*** Opening of RECORD EXTRACTS ***

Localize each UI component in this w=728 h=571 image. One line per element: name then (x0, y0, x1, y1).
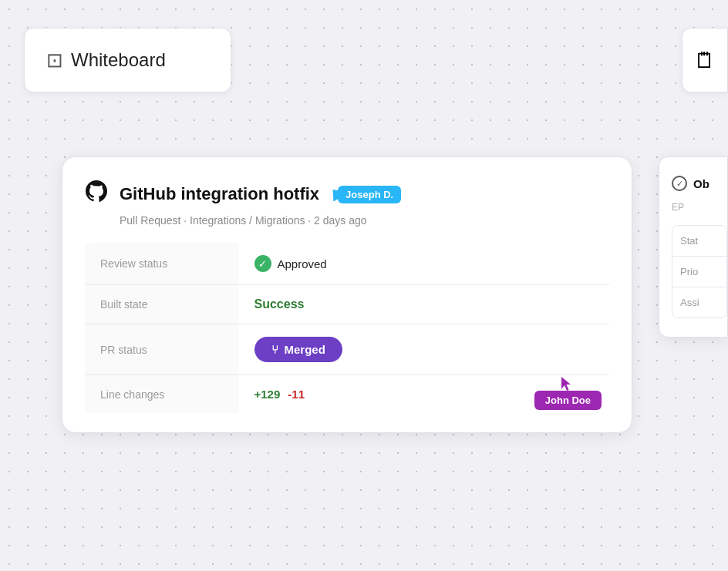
merged-badge: ⑂ Merged (254, 337, 342, 362)
blue-cursor-arrow (329, 186, 343, 201)
approved-check-icon: ✓ (254, 255, 271, 272)
value-review-status: ✓ Approved (239, 243, 610, 285)
additions-text: +129 (254, 388, 281, 401)
right-card-subtitle: EP (672, 202, 727, 213)
value-built-state: Success (239, 285, 610, 324)
right-card-title: Ob (693, 177, 709, 190)
value-pr-status: ⑂ Merged (239, 324, 610, 375)
purple-cursor-label: John Doe (534, 391, 602, 410)
whiteboard-button[interactable]: ⊡ Whiteboard (24, 28, 231, 92)
merge-icon: ⑂ (271, 343, 278, 356)
right-partial-card: ✓ Ob EP Stat Prio Assi (659, 156, 728, 338)
purple-cursor-area: John Doe (534, 377, 602, 410)
card-title: GitHub integration hotfix (120, 184, 319, 204)
label-pr-status: PR status (85, 324, 239, 375)
blue-cursor-area: Joseph D. (330, 186, 401, 203)
table-row-review-status: Review status ✓ Approved (85, 243, 610, 285)
right-row-assi: Assi (672, 287, 726, 317)
notebook-icon: 🗒 (694, 48, 716, 73)
check-outline-icon: ✓ (672, 176, 687, 191)
success-text: Success (254, 297, 305, 311)
right-row-stat: Stat (672, 226, 726, 257)
value-line-changes: +129 -11 John Doe (239, 375, 610, 414)
info-table: Review status ✓ Approved Built state Suc… (84, 242, 610, 414)
whiteboard-label: Whiteboard (71, 49, 166, 71)
github-icon (84, 179, 109, 210)
deletions-text: -11 (288, 388, 305, 401)
main-card: GitHub integration hotfix Joseph D. Pull… (62, 156, 632, 433)
label-built-state: Built state (85, 285, 239, 324)
whiteboard-icon: ⊡ (46, 49, 63, 72)
table-row-pr-status: PR status ⑂ Merged (85, 324, 610, 375)
merged-text: Merged (285, 343, 325, 356)
label-review-status: Review status (85, 243, 239, 285)
card-subtitle: Pull Request · Integrations / Migrations… (120, 214, 610, 227)
approved-text: Approved (278, 257, 327, 270)
top-right-partial-card: 🗒 (682, 28, 728, 92)
table-row-built-state: Built state Success (85, 285, 610, 324)
label-line-changes: Line changes (85, 375, 239, 414)
right-row-prio: Prio (672, 257, 726, 287)
table-row-line-changes: Line changes +129 -11 John Doe (85, 375, 610, 414)
right-table-rows: Stat Prio Assi (672, 225, 727, 318)
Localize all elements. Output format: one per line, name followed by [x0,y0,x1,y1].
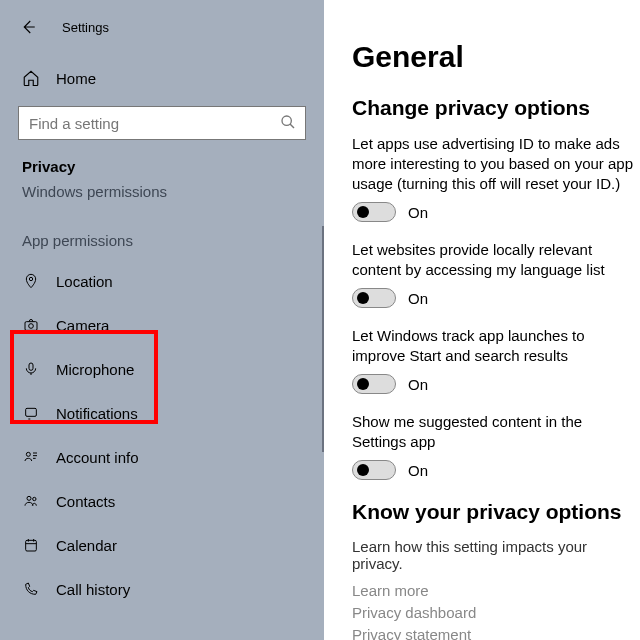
sidebar-item-calendar[interactable]: Calendar [0,523,324,567]
calendar-icon [22,537,40,553]
toggle-state: On [408,290,428,307]
sidebar-subsection[interactable]: Windows permissions [0,175,324,200]
privacy-option: Let websites provide locally relevant co… [352,240,640,308]
privacy-option: Let Windows track app launches to improv… [352,326,640,394]
search-icon [280,114,296,134]
toggle-state: On [408,204,428,221]
toggle-state: On [408,376,428,393]
toggle-app-launches[interactable] [352,374,396,394]
arrow-left-icon [19,18,37,36]
sidebar-item-notifications[interactable]: Notifications [0,391,324,435]
link-learn-more[interactable]: Learn more [352,580,640,602]
sidebar-item-contacts[interactable]: Contacts [0,479,324,523]
svg-point-0 [282,116,291,125]
sidebar-item-location[interactable]: Location [0,259,324,303]
contacts-icon [22,493,40,509]
sidebar-item-label: Location [56,273,113,290]
sidebar-item-label: Calendar [56,537,117,554]
toggle-advertising-id[interactable] [352,202,396,222]
sidebar-item-microphone[interactable]: Microphone [0,347,324,391]
privacy-option: Let apps use advertising ID to make ads … [352,134,640,222]
toggle-suggested-content[interactable] [352,460,396,480]
link-privacy-statement[interactable]: Privacy statement [352,624,640,640]
notifications-icon [22,405,40,421]
window-title: Settings [62,20,109,35]
svg-point-3 [29,324,34,329]
window-header: Settings [0,0,324,44]
nav-home-label: Home [56,70,96,87]
microphone-icon [22,361,40,377]
svg-point-1 [29,277,32,280]
sidebar: Settings Home Privacy Windows permission… [0,0,324,640]
sidebar-section-title: Privacy [0,140,324,175]
scrollbar[interactable] [322,226,324,452]
svg-rect-4 [29,363,33,370]
call-history-icon [22,581,40,597]
home-icon [22,69,40,87]
know-description: Learn how this setting impacts your priv… [352,538,640,572]
svg-point-8 [33,497,36,500]
option-description: Let Windows track app launches to improv… [352,326,640,366]
sidebar-item-label: Account info [56,449,139,466]
svg-rect-2 [25,322,37,331]
search-input[interactable] [18,106,306,140]
nav-home[interactable]: Home [0,62,324,94]
sidebar-item-account-info[interactable]: Account info [0,435,324,479]
account-info-icon [22,449,40,465]
back-button[interactable] [16,15,40,39]
search-container [18,106,306,140]
sidebar-item-label: Contacts [56,493,115,510]
sidebar-group-label: App permissions [0,200,324,259]
svg-rect-9 [26,540,37,551]
option-description: Show me suggested content in the Setting… [352,412,640,452]
sidebar-item-label: Microphone [56,361,134,378]
know-heading: Know your privacy options [352,500,640,524]
sidebar-item-label: Notifications [56,405,138,422]
svg-point-6 [26,452,30,456]
option-description: Let websites provide locally relevant co… [352,240,640,280]
link-privacy-dashboard[interactable]: Privacy dashboard [352,602,640,624]
page-subheading: Change privacy options [352,96,640,120]
sidebar-item-camera[interactable]: Camera [0,303,324,347]
sidebar-item-label: Call history [56,581,130,598]
camera-icon [22,317,40,333]
sidebar-item-call-history[interactable]: Call history [0,567,324,611]
svg-point-7 [27,496,31,500]
privacy-option: Show me suggested content in the Setting… [352,412,640,480]
sidebar-item-label: Camera [56,317,109,334]
toggle-state: On [408,462,428,479]
svg-rect-5 [26,408,37,416]
option-description: Let apps use advertising ID to make ads … [352,134,640,194]
main-content: General Change privacy options Let apps … [324,0,640,640]
toggle-language-list[interactable] [352,288,396,308]
location-icon [22,273,40,289]
page-heading: General [352,40,640,74]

*** Close of RECORD EXTRACTS ***

PROMPT: Out of the material above, select every line that holds the string "partial".

SOLUTION TO THE PROBLEM:
right-partial-card: ✓ Ob EP Stat Prio Assi (659, 156, 728, 338)
top-right-partial-card: 🗒 (682, 28, 728, 92)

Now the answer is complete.